Frederick A. Binkholder, Artistic Director


Singing Through It All

Soprano Elizabeth McMahon Gives Voice to What It's Meant to be Able to Sing Through the Pandemic


For nearly 15 years as a singer with the Capitol Hill Chorale, I’ve experienced my share of adventures and challenges with my choral family. There was the time in 2019 when we sang selections from a lost masterwork to an Orthodox priest at a 12th century monastery atop a mountain near Kutaisi, Georgia — an otherworldly highpoint. There was the 2017 power outage that plunged our Christmas concert venue into total darkness — a low point we now remember warmly with the gift of time and candles.

But nothing could have prepared me for COVID-19, a challenge that would test my lifelong passion for choral singing. March 11, 2020 was the day of our last “normal” CHC rehearsal — we weren’t yet wearing masks, but there was lots of nervous energy and little doubt we’d all be back together soon once this thing blew over. But as the days turned into weeks and then months, I realized my weekly musical escape — the pastime I’d loved for nearly four decades — was not only not happening, it was actually dangerous to public health.

Luckily, the Capitol Hill Chorale is not composed of quitters. Even as our vocal cords rusted and our tight-knit community seemingly scattered during weeks of quarantine, CHC leaders were figuring out ways to keep our group alive and thriving. For me, their determination to get us all on Zoom and singing together was like a lifeline in an endless string of housebound days. It wasn’t the singing I loved about our virtual rehearsals — in fact I was embarrassed to sing much louder than a mezzo piano in my own home — it was seeing all those familiar faces in their tiny boxes and trying to work together toward something.

By late spring 2021, the Capitol Hill Chorale was meeting regularly at a wide-open amphitheater in Alexandria, VA, a place we could stand a spacious 6-8 feet apart and follow all the CDC safety protocols. It wasn’t ideal. Roaring traffic, loudly tweeting birds and the occasional up-tempo beats from family parties nearby made singing — or even hearing our director, Fred Binkholder — extremely difficult. But these rehearsals, and the individual recordings we were asked to submit on deadline for virtual concerts hinted at normalcy, gave me a project, and kept me engaged in the one activity I loved, even as everything else fell by the wayside.

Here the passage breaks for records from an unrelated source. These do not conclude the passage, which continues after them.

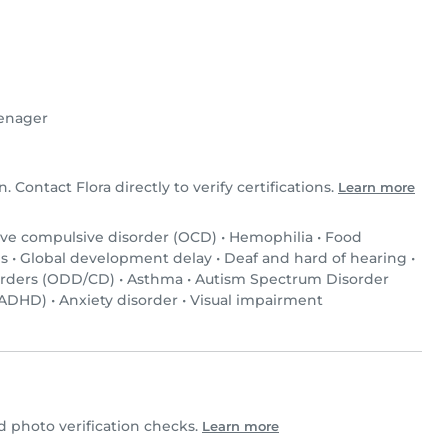
enager
n. Contact Flora directly to verify certifications.
Learn more
ve compulsive disorder (OCD)
•
Hemophilia
•
Food
s
•
Global development delay
•
Deaf and hard of hearing
•
orders (ODD/CD)
•
Asthma
•
Autism Spectrum Disorder
 (ADHD)
•
Anxiety disorder
•
Visual impairment
 photo verification checks.
Learn more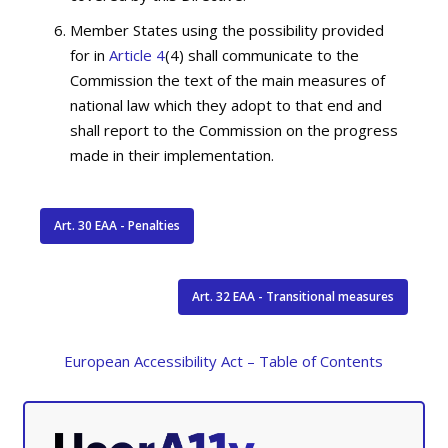
Member States using the possibility provided
for in
Article 4
(4) shall communicate to the
Commission the text of the main measures of
national law which they adopt to that end and
shall report to the Commission on the progress
made in their implementation.
Art. 30 EAA - Penalties
Art. 32 EAA - Transitional measures
European Accessibility Act – Table of Contents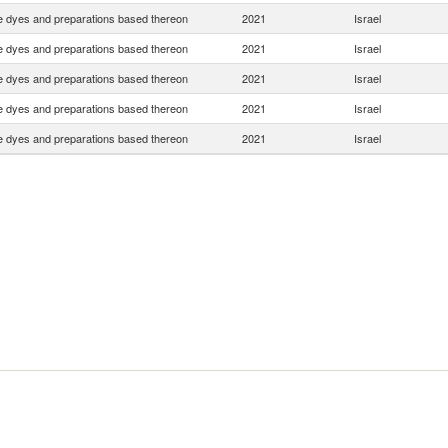
e dyes and preparations based thereon
2021
Israel
e dyes and preparations based thereon
2021
Israel
e dyes and preparations based thereon
2021
Israel
e dyes and preparations based thereon
2021
Israel
e dyes and preparations based thereon
2021
Israel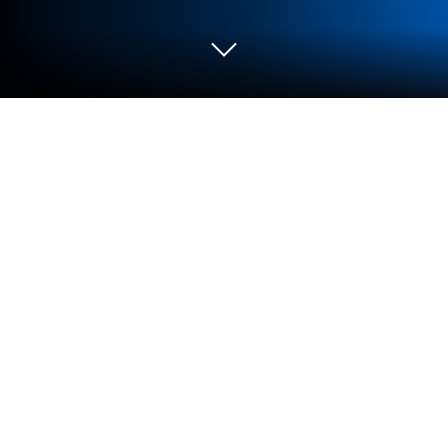
Play Tiny Archers on PC or Mac
Tiny Archers brings the Action genre to life, and
throws up exciting challenges for gamers.
Developed by 1DER Entertainment, this Android
game is best experienced on BlueStacks, the
World’s #1 app player for PC and Mac users.
About the Game
Ready to test your aim against some truly stubborn
goblins and trolls? Tiny Archers puts you right on the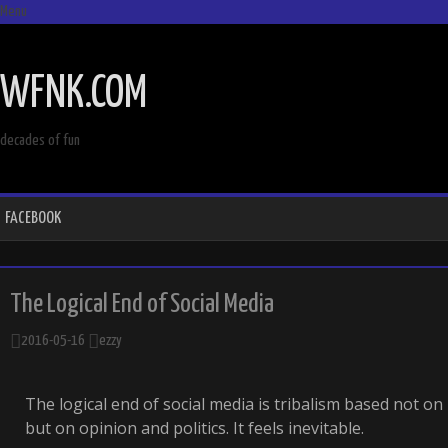
Menu
SKIP
TO
WFNK.COM
CONTENT
decades of fun
FACEBOOK
The Logical End of Social Media
2016-05-16
ezzy
The logical end of social media is tribalism based not o
but on opinion and politics. It feels inevitable.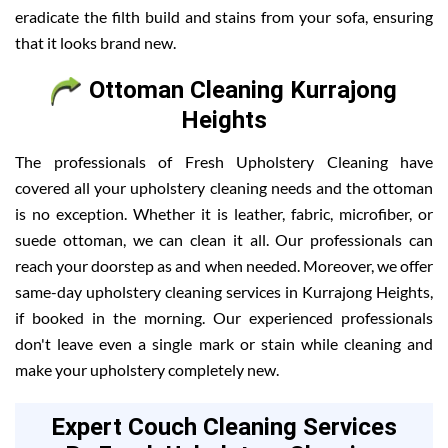
eradicate the filth build and stains from your sofa, ensuring
that it looks brand new.
Ottoman Cleaning Kurrajong
Heights
The professionals of Fresh Upholstery Cleaning have
covered all your upholstery cleaning needs and the ottoman
is no exception. Whether it is leather, fabric, microfiber, or
suede ottoman, we can clean it all. Our professionals can
reach your doorstep as and when needed. Moreover, we offer
same-day upholstery cleaning services in Kurrajong Heights,
if booked in the morning. Our experienced professionals
don't leave even a single mark or stain while cleaning and
make your upholstery completely new.
Expert Couch Cleaning Services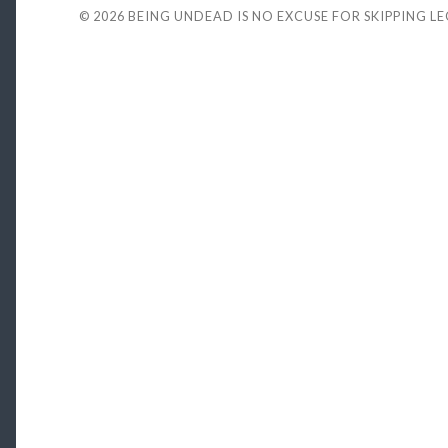
© 2026
BEING UNDEAD IS NO EXCUSE FOR SKIPPING L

As we start our third year living with COVID-19 and a spring season of new music together, CHC maintains the same steady grit and determination it showed in those early months of the pandemic. I’ll admit I haven’t been much of a leader through these challenges. I’ve shown up, I’ve submitted my recordings, and I’m now swabbing my nose before each in-person rehearsal and following all the protocols. Singing behind suffocating layers of fabric and not hearing the full, glorious sound of the choir I love gets me down. But there’s something that happens when we all land on that last sonorous ‘Amen’ of Juan Gutierrez de Padilla’s “Missa Ego Flos Campi,” or exclaim together that “Thou art my joy” in Gerald Finzi’s “My Spirit Sang All Day.”

Call it rejuvenation, perhaps inspiration. I call it hope, and no infectious disease can ever kill that.